O ouro (XAU/USD) caiu para uma nova mínima de dois meses na quinta-feira, à medida que os ataques renovados no Oriente Médio mantêm os traders céticos sobre um fim rápido da guerra entre os EUA e o Irã. No momento da redação, o XAU/USD está negociando em US$ 4.386, após atingir uma mínima intraday de US$ 4.366.
As forças armadas dos EUA realizaram a segunda greve “defensiva” desta semana em instalações militares iranianas. Em resposta, o Corpo da Guarda Revolucionária Islâmica do Irã (IRGC) afirmou que atingiu uma base aérea dos EUA no Golfo e advertiu sobre uma “ação mais decisiva” se a “agressão” dos EUA continuar, de acordo com a mídia estatal.
A escalada renovada ocorre mesmo enquanto ambas as partes permanecem engajadas em negociações, embora as conversas continuem a enfrentar obstáculos sobre o programa nuclear iraniano e o controle do Estreito de Ormuz. Teerã também está pressionando por alívio de sanções e a liberação de ativos iranianos congelados. O presidente dos EUA, Donald Trump, disse à PBS News na quarta-feira que o Irã não receberia alívio de sanções em troca de renunciar a urânio altamente enriquecido.
Nesse contexto, os traders continuam a favorecer o dólar dos EUA (USD) sobre o ouro como um ativo refúgio. O Índice do Dólar dos EUA (DXY), que rastreia o valor do dólar contra uma cesta de seis principais moedas, está negociando em torno de 99,35, após atingir uma alta de sete semanas de 99,54 mais cedo no dia.
O metal permaneceu em desvantagem desde o início da guerra no final de fevereiro, à medida que os mercados se concentram cada vez mais nos riscos de inflação decorrentes do aumento dos preços do petróleo. Os custos mais altos de energia estão adicionando pressões inflacionárias, aumentando as expectativas de que os principais bancos centrais, incluindo o Federal Reserve (Fed), possam precisar manter as taxas de juros mais altas por mais tempo ou até aumentá-las. Como resultado, os rendimentos dos Tesouros dos EUA permanecem elevados, com o rendimento de referência de 10 anos recuando após uma alta de 16 meses no início deste mês.
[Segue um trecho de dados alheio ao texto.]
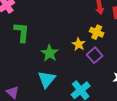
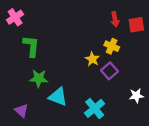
green star: (50, 53) -> (39, 78), moved, turned -30
cyan triangle: (47, 79) -> (58, 97), turned -48

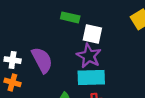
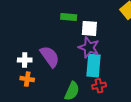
cyan rectangle: (91, 77) -> (94, 66), turned -75

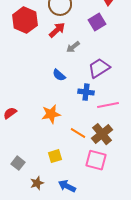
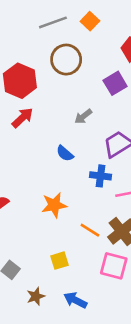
red arrow: (57, 30) -> (22, 118), moved

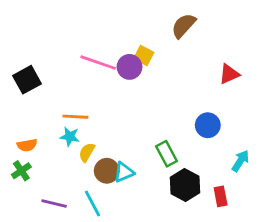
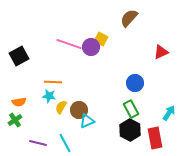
blue circle: (208, 125) -> (135, 83), moved
green rectangle: (167, 154) -> (131, 109), moved
brown circle: (107, 171) -> (79, 110), moved
red rectangle: (221, 196) -> (155, 138), size x1.5

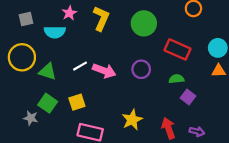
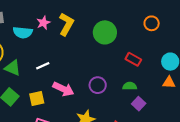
pink star: (69, 13) -> (43, 23), moved
red rectangle: (178, 49) -> (133, 59), size x0.7
purple circle: (141, 69) -> (98, 85), moved
pink arrow: (104, 71) -> (63, 89), moved

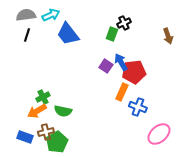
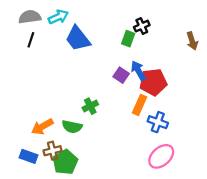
green cross: (43, 97) -> (90, 106), moved
pink ellipse: (159, 134) -> (161, 156), moved

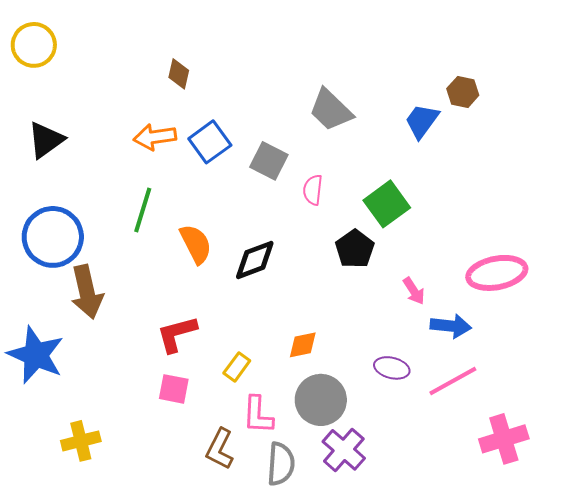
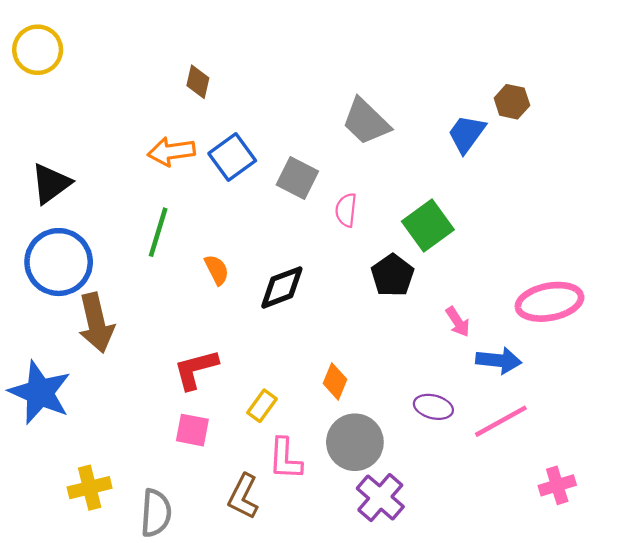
black triangle: (46, 140) -> (51, 184), moved
orange semicircle: (196, 244) -> (217, 270), size x0.7
orange diamond: (303, 345) -> (335, 381), turned -56
pink cross: (504, 439) -> (557, 485), size x0.7
gray semicircle: (281, 464) -> (156, 513), moved

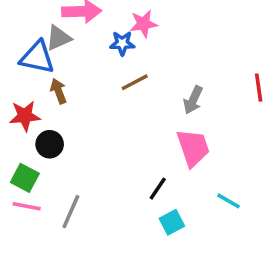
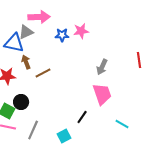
pink star: (144, 24) -> (81, 31), moved
brown line: (135, 82) -> (43, 73), moved
black circle: (50, 144) -> (21, 102), moved
cyan square: (172, 222) -> (64, 136), moved

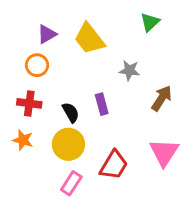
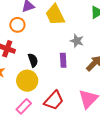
purple rectangle: (102, 104) -> (63, 60), moved

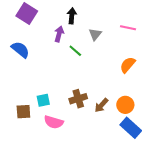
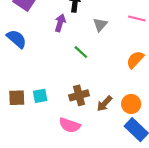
green line: (75, 51) -> (81, 52), moved
brown square: (23, 112) -> (17, 98), moved
pink semicircle: (54, 122) -> (70, 125), moved

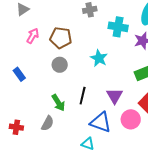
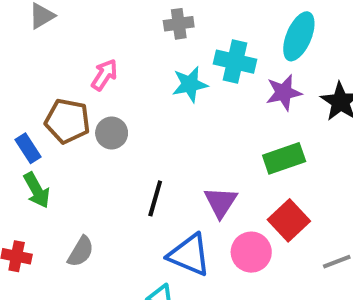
pink arrow: (33, 36) -> (104, 75), moved
brown pentagon: (61, 38) -> (67, 121), moved
cyan star: (99, 58) -> (190, 84), moved, turned 30
green arrow: (58, 103) -> (37, 190), moved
Os traders agora olham para o relatório do Índice de Preços do Consumo Pessoal (PCE) dos EUA para novas pistas sobre o caminho das taxas de juros. Os economistas esperam que o índice de preços do PCE central suba 3,3% interanual em abril, contra 3,2% em março. De acordo com a Ferramenta FedWatch da CME, os mercados estão atualmente precificando cerca de 40% de chance de um aumento de 25 pontos base nas reuniões de dezembro.
O vice-presidente do Fed, Philip Jefferson, disse na quarta-feira que o aumento dos preços da energia é “um risco de baixa para o crescimento” e “um potencial impulsionador da inflação”. Ele acrescentou que o Fed permanece “firmemente comprometido em restaurar a inflação a 2%” e observou que a atividade econômica recente dos EUA “permanece robusta”.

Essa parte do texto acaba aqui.